Please transcribe only the lines from the one holding "sustainable future." through the final line of the data, both included, with no pictures.
::::::::::
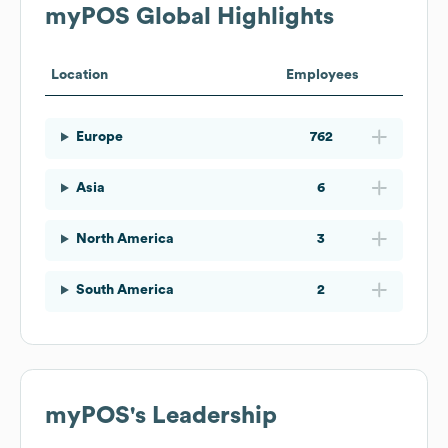
myPOS
Global Highlights
Location
Employees
Europe
762
Asia
6
North America
3
South America
2
myPOS
's Leadership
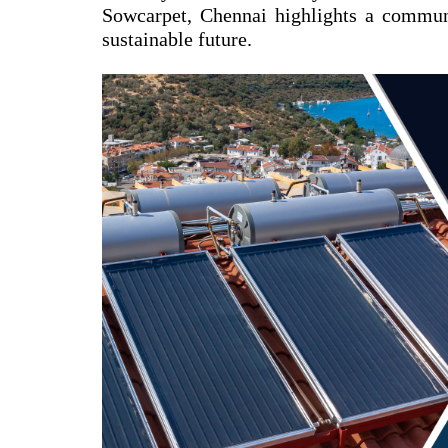
Sowcarpet, Chennai highlights a commun
sustainable future.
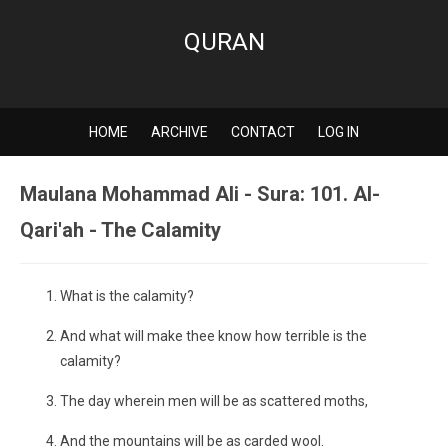
QURAN
HOME
ARCHIVE
CONTACT
LOG IN
Maulana Mohammad Ali - Sura: 101. Al-
Qari'ah - The Calamity
What is the calamity?
And what will make thee know how terrible is the
calamity?
The day wherein men will be as scattered moths,
And the mountains will be as carded wool.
::::::::::
> [Solution for this exercise]
sustainable future.
QURAN
HOME
ARCHIVE
CONTACT
LOG IN
Maulana Mohammad Ali - Sura: 101. Al-
Qari'ah - The Calamity
What is the calamity?
And what will make thee know how terrible is the
calamity?
The day wherein men will be as scattered moths,
And the mountains will be as carded wool.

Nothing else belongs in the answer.